* [Problem to solve]:
Would you return the data below exactly as it stands, with every picture left out?

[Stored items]
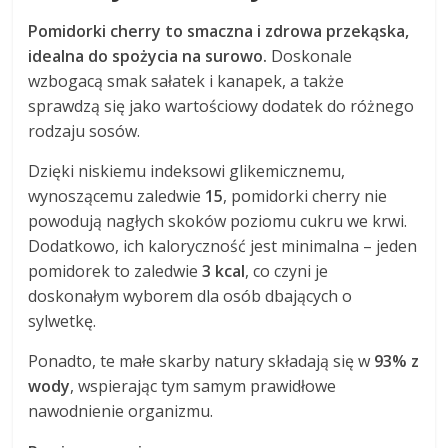
Pomidorki cherry to smaczna i zdrowa przekąska,
idealna do spożycia na surowo.
Doskonale
wzbogacą smak sałatek i kanapek, a także
sprawdzą się jako wartościowy dodatek do różnego
rodzaju sosów.
Dzięki niskiemu indeksowi glikemicznemu,
wynoszącemu zaledwie
15
, pomidorki cherry nie
powodują nagłych skoków poziomu cukru we krwi.
Dodatkowo, ich kaloryczność jest minimalna – jeden
pomidorek to zaledwie
3 kcal
, co czyni je
doskonałym wyborem dla osób dbających o
sylwetkę.
Ponadto, te małe skarby natury składają się w
93% z
wody
, wspierając tym samym prawidłowe
nawodnienie organizmu.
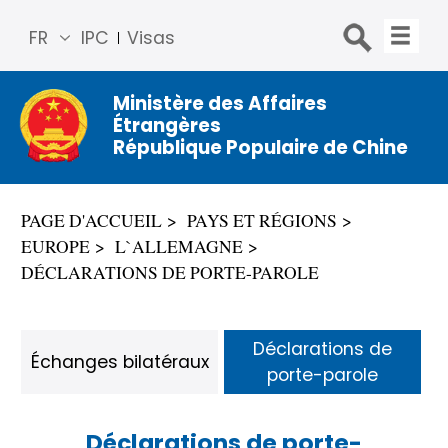
FR
IPC
Visas
简体
中文
Ministère des Affaires
Étrangères
Engli
République Populaire de Chine
sh
Русс
кий
PAGE D'ACCUEIL
PAYS ET RÉGIONS
Espa
EUROPE
L`ALLEMAGNE
ñol
DÉCLARATIONS DE PORTE-PAROLE
عربي
Déclarations de
Échanges bilatéraux
porte-parole
Déclarations de porte-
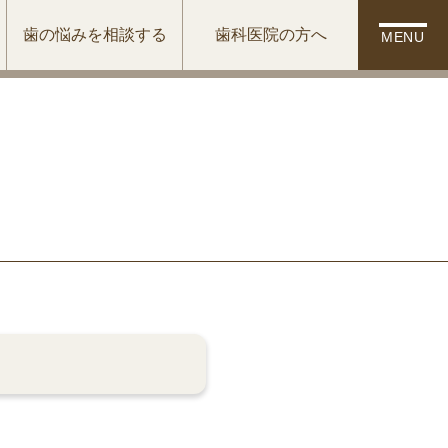
歯の悩みを相談する
歯科医院の方へ
MENU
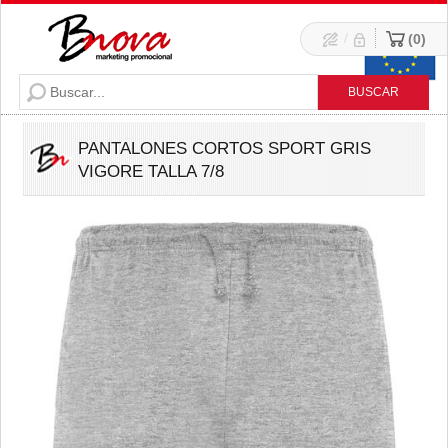
/
0
PANTALONES CORTOS SPORT GRIS
VIGORE TALLA 7/8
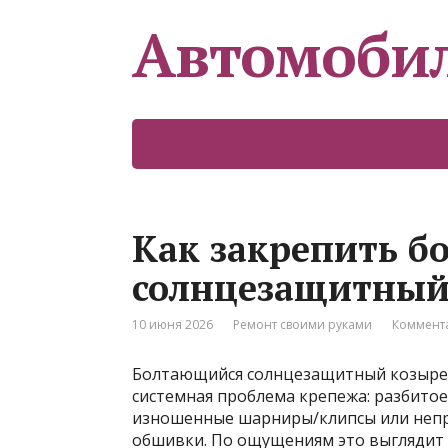
Автомоби
Как закрепить 
солнцезащитный
10 июня 2026
Ремонт своими руками
Коммента
Болтающийся солнцезащитный козырек 
системная проблема крепежа: разбитое
изношенные шарниры/клипсы или непра
обшивки. По ощущениям это выглядит к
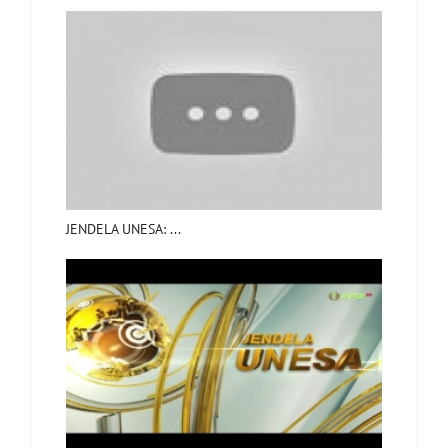
JENDELA UNESA: ...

* [Answer area]:
Pomidorki cherry to smaczna i zdrowa przekąska,
idealna do spożycia na surowo.
Doskonale
wzbogacą smak sałatek i kanapek, a także
sprawdzą się jako wartościowy dodatek do różnego
rodzaju sosów.
Dzięki niskiemu indeksowi glikemicznemu,
wynoszącemu zaledwie
15
, pomidorki cherry nie
powodują nagłych skoków poziomu cukru we krwi.
Dodatkowo, ich kaloryczność jest minimalna – jeden
pomidorek to zaledwie
3 kcal
, co czyni je
doskonałym wyborem dla osób dbających o
sylwetkę.
Ponadto, te małe skarby natury składają się w
93% z
wody
, wspierając tym samym prawidłowe
nawodnienie organizmu.
FR
IPC
Visas
简体
中文
Ministère des Affaires
Étrangères
Engli
République Populaire de Chine
sh
Русс
кий
PAGE D'ACCUEIL
PAYS ET RÉGIONS
Espa
EUROPE
L`ALLEMAGNE
ñol
DÉCLARATIONS DE PORTE-PAROLE
عربي
Déclarations de
Échanges bilatéraux
porte-parole
Déclarations de porte-
歯の悩みを相談する
歯科医院の方へ
MENU
/
0
PANTALONES CORTOS SPORT GRIS
VIGORE TALLA 7/8
Автомоби
Как закрепить 
солнцезащитный
10 июня 2026
Ремонт своими руками
Коммента
Болтающийся солнцезащитный козырек 
системная проблема крепежа: разбитое
изношенные шарниры/клипсы или непра
обшивки. По ощущениям это выглядит к
JENDELA UNESA: ...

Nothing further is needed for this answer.